That picture book is now on submission. The first-round edits are back with my editor. I’d love to say everything has been as easy as pie, but that’s not the way the writing life works — or any part of life, really. Here are the things I continue to learn as I think about writing in light of this mindset:
Discomfort will always be part of my process. I find the writing life wonderful and challenging and joyous and hard, but I often let the more difficult parts that come with writing play a starring role. I’m trying to remember those hard parts don’t get the final word. As Elizabeth Gilbert says, fear can ride in the car, but it has to stay in the back seat.
My deepest satisfaction comes from the work itself. I know this. But somehow along the way, sales and reviews and all the ridiculous externals out of my control can hijack what’s really important. A huge thank you to Marion Dane Bauer for her recent blog post I’ve read a couple dozen times about satisfaction and gratitude and letting go of the rest.
“No” is often a gift.

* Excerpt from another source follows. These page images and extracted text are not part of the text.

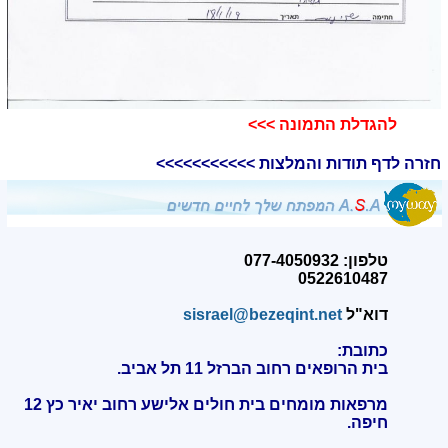
להגדלת התמונה >>>​
חזרה לדף תודות והמלצות >>>>>>>>>>>
טלפון: 077-4050932
0522610487
דוא"ל
sisrael@bezeqint.net
כתובת:
בית הרופאים רחוב הברזל 11 תל אביב.
מרפאות מומחים בית חולים אלישע רחוב יאיר כץ 12
חיפה
.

All of September and October, I’ve been running on Wednesday evenings with my seventh grader’s soccer team. One particular Wednesday held the perfect combination of the out-of-my-hands highs and lows that make up the writing life. A novel was nominated for an award. A manuscript, after ten months with a particular editor and extensive re-writes, was rejected.
I left for the run pretty heartbroken and in need of distraction. As I settled into the soothing familiarity of a steady run, the clouds opened in a desert storm above us, and I was able to move beyond the disappointment, I was able to celebrate the beauty of my surroundings, the gift of movement, the privilege to share in this piece of my son’s life. And when our hour in the Sandia foothills drew to a close, I was ready to reflect on that rejection more objectively. The editor who said no to my work really gave me a gift. Her request for a re-write helped me find a stronger book in the process.
Choosing a challenge is ultimately satisfying. Writing the book I don’t know how to master can keep me up at nights, but that’s the direction my heart is often drawn. These words will keep me moving and believing.
Breaks feed my creativity. In the last four months I’ve re-written a novel for the second time, finishing with a mad twenty-five hour weekend dash to the end. Something that kept me focused during that last month of hard work was the promise I’d take a whole month off of writing afterward. Fear would not be allowed to drive me to spin my wheels in meaningless productivity. Outside of blogging, my focus would be reading.
I’m in week three of my writing vacation, and let me tell you, it’s everything I needed and more.